NASA chief Jim Bridenstine.

The US National Aeronautics and Space Administration (NASA) will be unable to implement a program for sending a manned mission to Mars, its chief, Jim Bridenstine, told TASS in an interview. A little more than a week ago Bridenstine was in Moscow and the Baikonur space site in Kazakhstan and for the first time met with his Russian counterpart, chief of the Roscosmos corporation Dmitry Rogozin.

"We want that to be an international collaborative project," he said.

According to Bridenstine, the United States is developing "an architecture on the Moon, that same architecture when we think about launch providers and spacecraft and reusable command modules and landers and launch ascent vehicles, that could take off from the surface of the Moon."

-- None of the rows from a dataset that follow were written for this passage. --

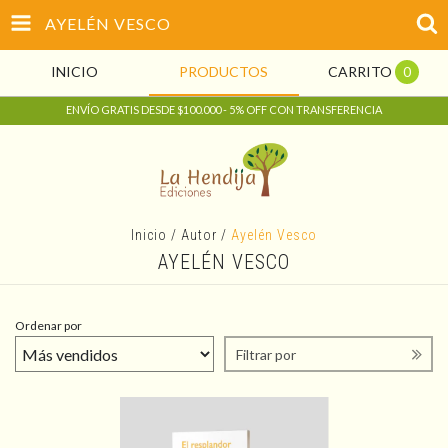
AYELÉN VESCO
INICIO
PRODUCTOS
CARRITO
0
ENVÍO GRATIS DESDE $100.000 - 5% OFF CON TRANSFERENCIA
Inicio
/
Autor
/
Ayelén Vesco
AYELÉN VESCO
Ordenar por
Filtrar por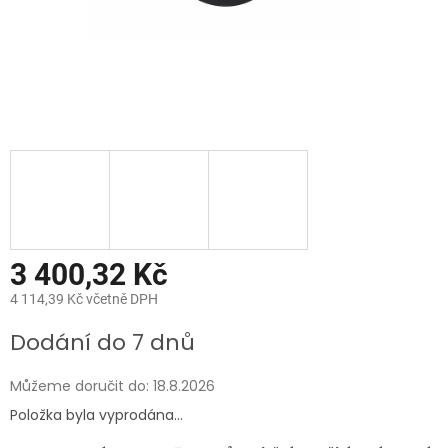
3 400,32 Kč
4 114,39 Kč včetně DPH
Měrná
Dodání do 7 dnů
cena:
Můžeme doručit do:
18.8.2026
Položka byla vyprodána…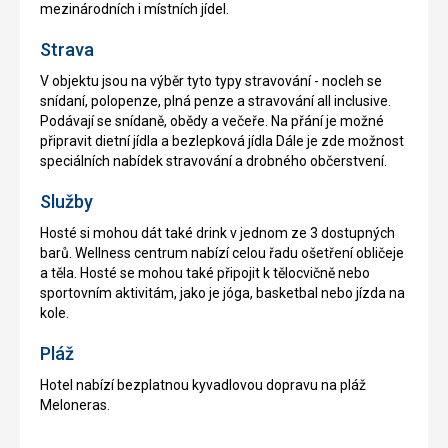
mezinárodních i místních jídel.
Strava
V objektu jsou na výběr tyto typy stravování - nocleh se
snídaní, polopenze, plná penze a stravování all inclusive.
Podávají se snídaně, obědy a večeře. Na přání je možné
připravit dietní jídla a bezlepková jídla Dále je zde možnost
speciálních nabídek stravování a drobného občerstvení.
Služby
Hosté si mohou dát také drink v jednom ze 3 dostupných
barů. Wellness centrum nabízí celou řadu ošetření obličeje
a těla. Hosté se mohou také připojit k tělocvičně nebo
sportovním aktivitám, jako je jóga, basketbal nebo jízda na
kole.
Pláž
Hotel nabízí bezplatnou kyvadlovou dopravu na pláž
Meloneras.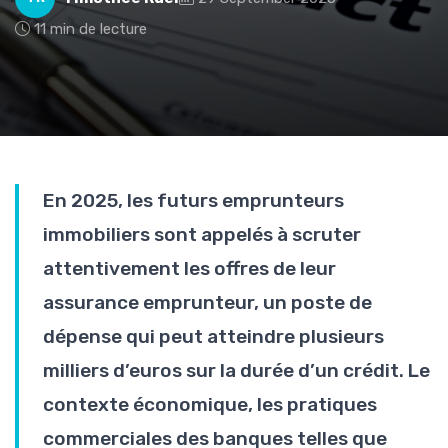
11 min de lecture
En 2025, les futurs emprunteurs
immobiliers sont appelés à scruter
attentivement les offres de leur
assurance emprunteur, un poste de
dépense qui peut atteindre plusieurs
milliers d’euros sur la durée d’un crédit. Le
contexte économique, les pratiques
commerciales des banques telles que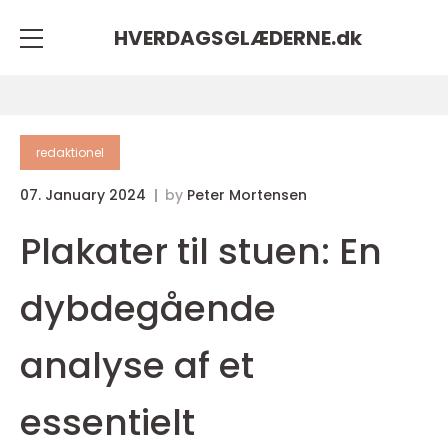
HVERDAGSGLÆDERNE.
dk
redaktionel
07. January 2024
by
Peter Mortensen
Plakater til stuen: En
dybdegående
analyse af et
essentielt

"All of these capabilities and technologies can be replicated on Mars. We are interested in assessing international partners that can build these capabilities. The United States of America cannot do everything, but if we have international partners that can participate in parts of architecture, then we can do more, then we could ever do alone. I don’t know exactly what country will be part of which part of the architecture, but I do know, that if each country does it’s part we can do more, that we could ever do alone."

According to earlier reports NASA plans the first manned flight to the red planet in the 2030s using a newly-designed spacecraft Orion and heavy rocket SLS. Before an Orion can be launched to Mars, though, several unmanned probes are to be sent to Mars to identify a suitable site where a capsule with astronauts might land.